Theresa DeLucci on The matrix revolutions:
I really don’t remember anything about it…I do remember being in the theatre, though. Everyone was very excited. It was the IMAX movie premiere in New York, the biggest screen of all time. It was like a nightclub. People were wearing all of their Matrix gear – glow goggles and glow sticks. My friend was so excited. And then you get to the end of the movie, when Trinity dies, and her death scene was so exaggerated and bad that people started heckling. Neo is like, “You can’t die”, and she goes, “Yes, I can”, and someone in the theater just yells, perfectly timed, “So do it already!” I remember it more than anything else in the movie.
Lisa Yaszek on The Matrix Resurrections:
I went there with no expectations and enjoyed it. Was it as revolutionary as the first? No, but how is that possible? This is the fourth in a series. But I still thought it really honored the show. I thought the story made sense. From day one, the Wachowskis have insisted that these movies are really about love, and I thought, “Boy, Lana really doubled down on that this time.” I think it’s interesting, and it almost makes me want to go back and see the original three again through this different setting. Not thinking, “Is this a metaphor for capitalism? Is this a metaphor for trans-ness? Is this a metaphor for our media-saturated society? Maybe it’s just a sci-fi story about love.

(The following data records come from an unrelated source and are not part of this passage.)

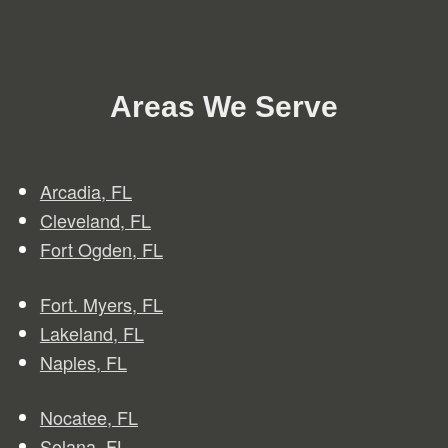
Areas We Serve
Arcadia, FL
Clev
e
land, FL
Fort Ogden, FL
Fort. Myers, FL
Lakeland, FL
Naples, FL
Nocatee, FL
Solana, FL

Rafael Jordan on writing the screenplay:
In the first film, Neo is unplugged from the Matrix in the 32nd minute. This marks the end of Act 1 and the start of Act 2 – as I said, this first scenario is airtight. In this one, he doesn’t wake up in the real world until the 52nd minute, and that’s way too long. This is where Act 2 begins, when they finally go to Io and all that. Audiences aren’t necessarily aware of these scriptwriting rules, but they start watching a movie when things aren’t moving fast enough, and it’s no coincidence that this movie was 20 minutes long. more than the others, because it took too long to get to this point. So I just wish it was a six episode, four or five hour episode [TV show].